LOBBY group, Confederation of Zimbabwe Industries (CZI) says the raft of policy measures employed recently will start easing inflationary pressures from end of June 2023.
Last month, the Treasury announced two sets of measures which include a commitment to fund 25% export surrender requirement, maintaining US$ cash withdrawal tax at 2%, adoption of all external loans by RBZ and increasing consumers’ access to basic commodities – by lifting import restrictions on basic goods.
Among other measures, treasury also liberalised the Dutch Foreign Currency Auction further by allowing the market to determine the exchange rates through the Willing Buyer Willing Seller (WBWS) system where banks receive foreign currency from the central bank at a wholesale floor price for onward sales to their clients.
Soon after the inception of the measures the value of the ZW$ depreciated massively on both the parallel and official market to the current rate of US$1: ZW$ 6 926, prompting many to speculate an outright downfall of the local currency.
However, the latest CZI report on Inflation and Currency Development for May 2023 is optimistic that inflation will begin to ease from the end of June 2023 going forward.
“Some of the sources of money supply growth was the funding of the surrender requirements. The RBZ had to release ZWL$ into the economy to pay for the foreign currency that it would be liquidating to exporters and use it to pay external loan obligations.
“This means that they were taking out US$ from the economy and releasing ZWL$ into the economy, resulting in an increase in money supply.

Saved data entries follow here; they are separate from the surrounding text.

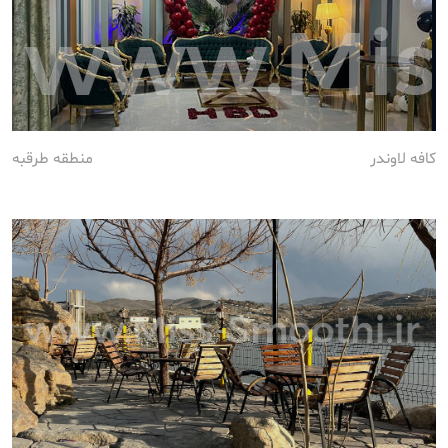
کافه لاوندر
منطقه طرقبه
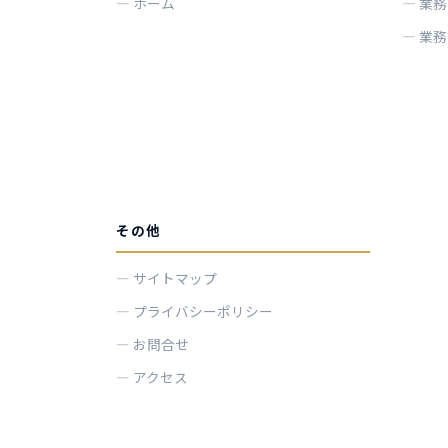
ホーム
業務
業務
その他
サイトマップ
プライバシーポリシー
お問合せ
アクセス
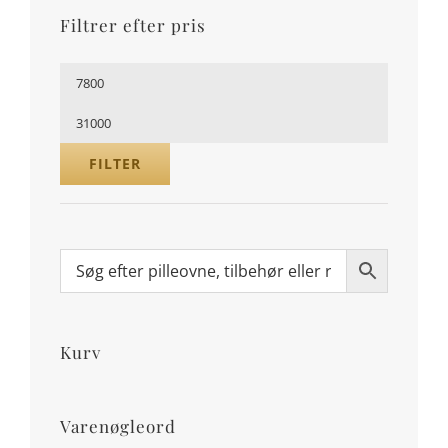
Filtrer efter pris
Mindste
pris
Højeste
pris
FILTER
Kurv
Varenøgleord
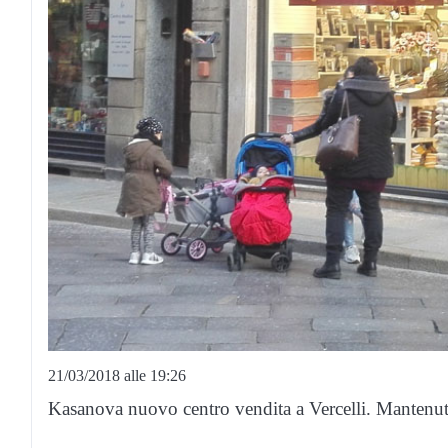
21/03/2018 alle 19:26
Kasanova nuovo centro vendita a Vercelli. Mantenuta 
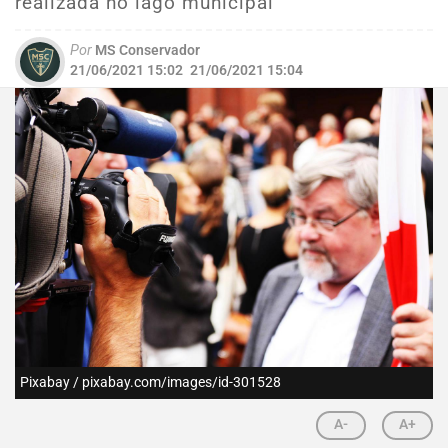
realizada no lago municipal
Por
MS Conservador
21/06/2021 15:02
21/06/2021 15:04
Pixabay / pixabay.com/images/id-301528
A-
A+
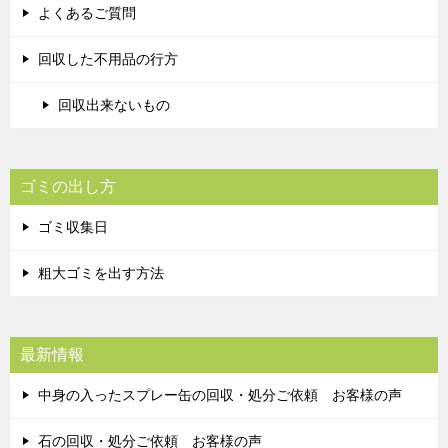
よくあるご質問
回収した不用品の行方
回収出来ないもの
ゴミの出し方
ゴミ収集日
粗大ゴミを出す方法
最新情報
中身の入ったスプレー缶の回収・処分ご依頼 お客様の声
石の回収・処分ご依頼 お客様の声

Therefore, the transfer of the obligation to the treasury seeks to address money supply growth,” said CZI.
The industry group said another critical piece of the puzzle is creating demand for the local currency and the new measures have put in place some measures to create demand for the ZWL$.
CZI welcomed measures announced as part of inflation stabilization strategies, saying the auctioning of only US$5 million with immediate settlement within 24 hours to provide superior price discovery for foreign as opposed to auctioning US$15 million with uncertain settlement.
Industry said the emergence of a fully functional interbank market was the missing piece in the reforms saying it is important for banks to be able to match the forex demand and supply dynamics of their customers through the banking system.
Industry said the new revenue measures also appear well balanced with a reduction of the IMTT on forex payments domestically to 1% being a relief to businesses that have been banking and officially trading using the US$.
“It will take some time for the impact of the measures to trickle down the whole economy. If the measures are properly implemented, the parallel market exchange rate is expected to start showing stabilising momentum towards the end of June 2023.
“Once stability is achieved, the blended inflation rate would be expected to mask the full impact on the ZWL$ inflation,” added CZI.